## YOUR TASK:
Output exactly, in the material below, the lines from the one with "Oclusão de ambiente" through the one with "Depolarizasyon sırasında ATP harcanır mı ?". Omit all pictures.

= = =

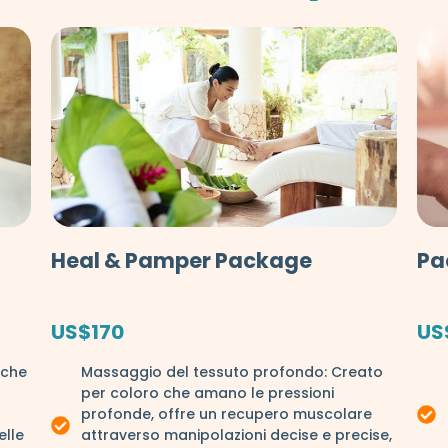
Heal & Pamper Package
Pa
US$170
US
 che
Massaggio del tessuto profondo: Creato
per coloro che amano le pressioni
profonde, offre un recupero muscolare
elle
attraverso manipolazioni decise e precise,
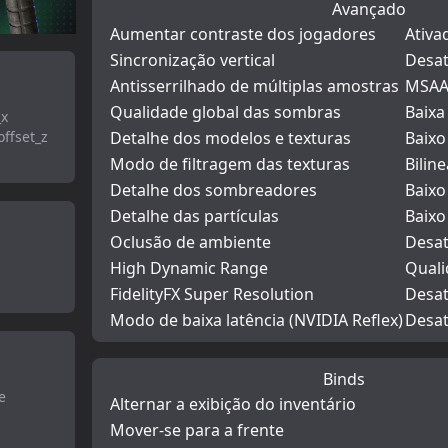
Avançado
Aumentar contraste dos jogadores
Ativa
Sincronização vertical
Desat
Antisserrilhado de múltiplas amostras
MSAA
Qualidade global das sombras
Baixa
_x
ffset_z
Detalhe dos modelos e texturas
Baixo
Modo de filtragem das texturas
Biline
Detalhe dos sombreadores
Baixo
Detalhe das partículas
Baixo
Oclusão de ambiente
Desat
High Dynamic Range
Qual
FidelityFX Super Resolution
Desat
Modo de baixa latência (NVIDIA Reflex)
Desat
Binds
e
Alternar a exibição do inventário
Mover-se para a frente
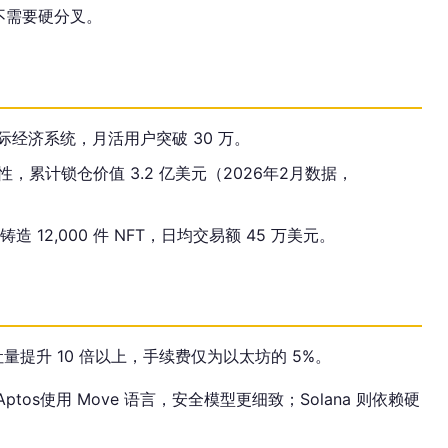
不需要硬分叉。
s的星际经济系统，月活用户突破 30 万。
动性，累计锁仓价值 3.2 亿美元（2026年2月数据，
造 12,000 件 NFT，日均交易额 45 万美元。
吐量提升 10 倍以上，手续费仅为以太坊的 5%。
tos使用 Move 语言，安全模型更细致；Solana 则依赖硬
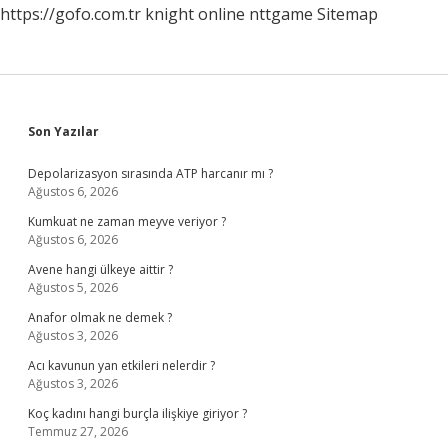
https://gofo.com.tr
knight online
nttgame
Sitemap
Sidebar
Son Yazılar
Depolarizasyon sırasında ATP harcanır mı ?
Ağustos 6, 2026
Kumkuat ne zaman meyve veriyor ?
Ağustos 6, 2026
Avene hangi ülkeye aittir ?
Ağustos 5, 2026
Anafor olmak ne demek ?
Ağustos 3, 2026
Acı kavunun yan etkileri nelerdir ?
Ağustos 3, 2026
Koç kadını hangi burçla ilişkiye giriyor ?
Temmuz 27, 2026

= = =

## EXERCISE ANSWER:
Oclusão de ambiente
Desat
High Dynamic Range
Qual
FidelityFX Super Resolution
Desat
Modo de baixa latência (NVIDIA Reflex)
Desat
Binds
e
Alternar a exibição do inventário
Mover-se para a frente
不需要硬分叉。
s的星际经济系统，月活用户突破 30 万。
动性，累计锁仓价值 3.2 亿美元（2026年2月数据，
造 12,000 件 NFT，日均交易额 45 万美元。
吐量提升 10 倍以上，手续费仅为以太坊的 5%。
tos使用 Move 语言，安全模型更细致；Solana 则依赖硬
https://gofo.com.tr
knight online
nttgame
Sitemap
Sidebar
Son Yazılar
Depolarizasyon sırasında ATP harcanır mı ?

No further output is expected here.